Arctic sea ice minimum climatecentral.org - get the latest breaking news, showbiz & celebrity photos, sport news & rumours, viral videos and top stories from climatecentral.org Daily Mail and Mail on Sunday newspapers.
This week, NASA’s airborne Oceans Melting Greenland (OMG) mission begins its final survey of glaciers that flow from Greenland into the ocean. OMG is completing a six-year mission that is helping to answer how fast sea level is going to rise in the next five, 10, or 50 years.
Greenland’s melting glaciers currently contribute more freshwater to sea level rise than any other source does. The glaciers are melting six or seven times faster today than they were only 25 years ago, and OMG is the first NASA mission to focus solely on what the ocean contributes to this ice loss. That’s a critical part of helping improve calculations of future melt rates so that coastal communities worldwide can take timely precautions to limit the damage from higher seas.
Jan 27, 2021
Greenland’s melting glaciers, which plunge into Arctic waters via steep-sided inlets, or fjords, are among the main contributors to global sea level rise in response to climate change.

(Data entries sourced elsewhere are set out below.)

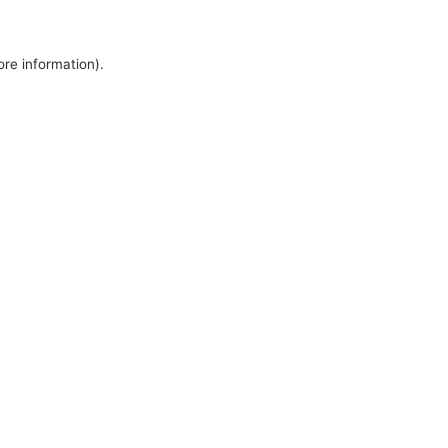
ore information).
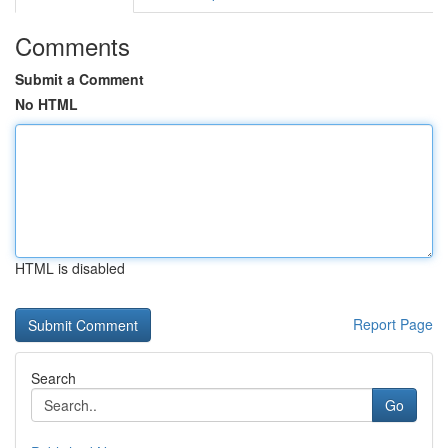
Comments
Submit a Comment
No HTML
HTML is disabled
Report Page
Search
Go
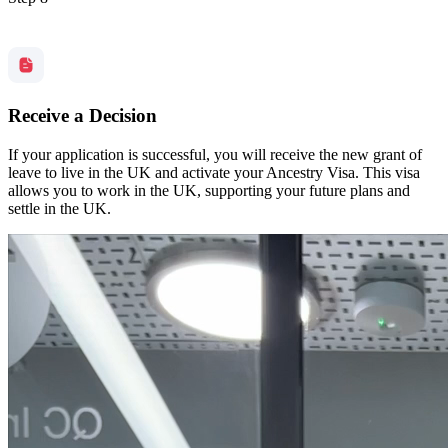
Receive a Decision
If your application is successful, you will receive the new grant of
leave to live in the UK and activate your Ancestry Visa. This visa
allows you to work in the UK, supporting your future plans and
settle in the UK.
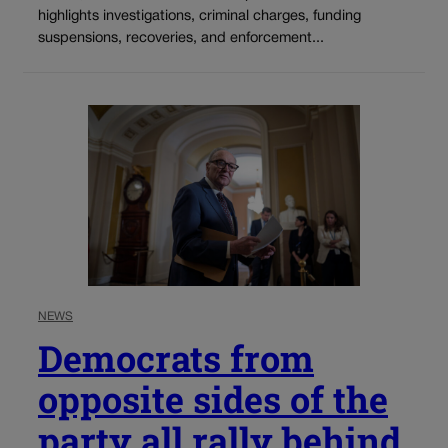
highlights investigations, criminal charges, funding
suspensions, recoveries, and enforcement...
NEWS
Democrats from
opposite sides of the
party all rally behind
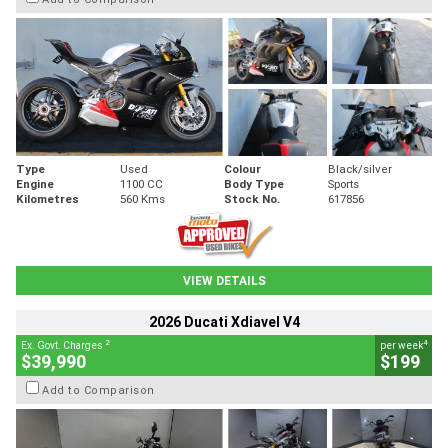
Type
Used
Colour
Black/silver
Engine
1100 CC
Body Type
Sports
Kilometres
560 Kms
Stock No.
617856
VIEW DETAILS
2026 Ducati Xdiavel V4
2
4
Ex. Govt. Charges
per week
$39,990
$199
Add to Comparison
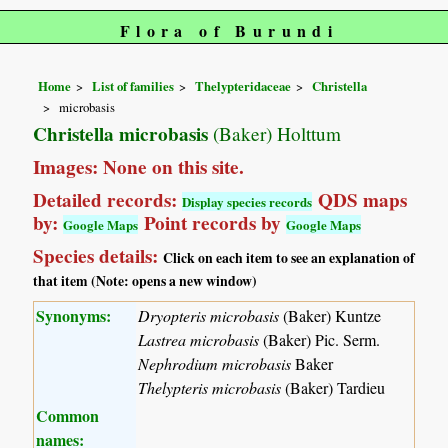
Flora of Burundi
Home
List of families
Thelypteridaceae
Christella
microbasis
Christella microbasis
(Baker) Holttum
Images: None on this site.
Detailed records:
QDS maps
Display species records
by:
Point records by
Google Maps
Google Maps
Species details:
Click on each item to see an explanation of
that item (Note: opens a new window)
Synonyms:
Dryopteris microbasis
(Baker) Kuntze
Lastrea microbasis
(Baker) Pic. Serm.
Nephrodium microbasis
Baker
Thelypteris microbasis
(Baker) Tardieu
Common
names:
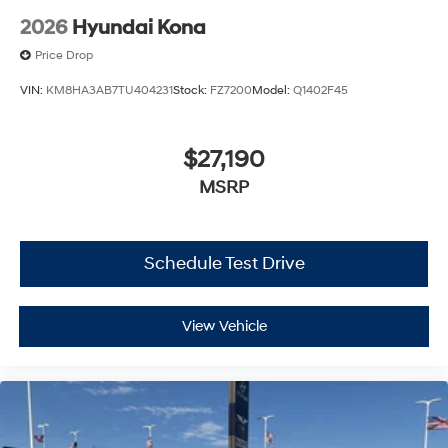
2026
Hyundai Kona
Price Drop
VIN:
KM8HA3AB7TU404231
Stock:
FZ7200
Model:
Q1402F45
$27,190
MSRP
Schedule Test Drive
View Vehicle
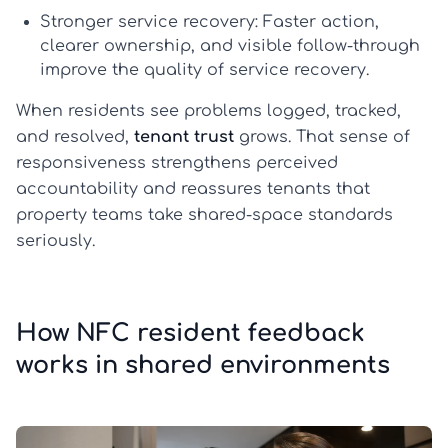
Stronger service recovery:
Faster action,
clearer ownership, and visible follow-through
improve the quality of
service recovery
.
When residents see problems logged, tracked,
and resolved,
tenant trust
grows. That sense of
responsiveness strengthens perceived
accountability and reassures tenants that
property teams take shared-space standards
seriously.
How NFC resident feedback
works in shared environments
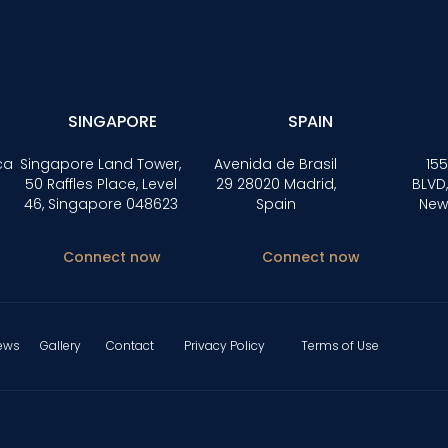
SINGAPORE
SPAIN
ca
Singapore Land Tower,
Avenida de Brasil
155
50 Raffles Place, Level
29 28020 Madrid,
BLVD,
46, Singapore 048623
Spain
New
Connect now
Connect now
ews
Gallery
Contact
Privacy Policy
Terms of Use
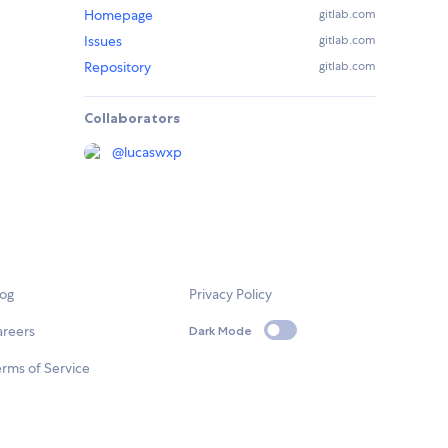
Homepage
gitlab.com
Issues
gitlab.com
Repository
gitlab.com
Collaborators
@
lucaswxp
log
Privacy Policy
areers
Dark Mode
rms of Service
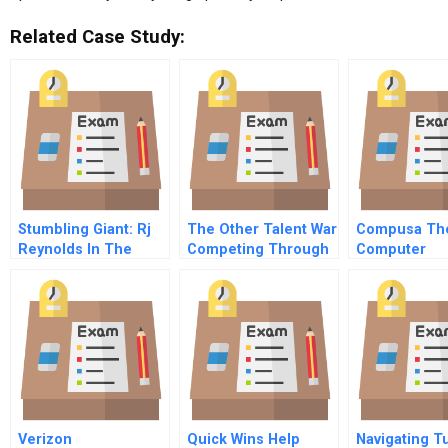
Related Case Study:
Stumbling Giant: Rj
The Other Talent War
Compusa Th
Reynolds In The
Competing Through
Computer
1980s
Alumni
Superstore
Verizon
Quick Wins Help
Navigating T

Gaining a better understanding of how warming ocean water affects these glaciers will help improve predictions of their fate. Such predictions could in turn be used by communities around the world to better prepare for flooding and mitigate coastal ecosystem damage.
But researchers have long lacked measurements of the depths of the fjords along Greenland’s craggy coast. Without this information, it’s extremely difficult to arrive at a precise assessment of how much ocean water is being allowed into the fjords and how that affects glacier melt. By measuring their fjords one by one, a new study published in Science Advances has quantified, for the first time, how the warming coastal waters are impacting Greenland’s glaciers.
Scientists with NASA’s Oceans Melting Greenland mission are probing deep below the island’s warming coastal waters to help us better predict the rising seas of the future.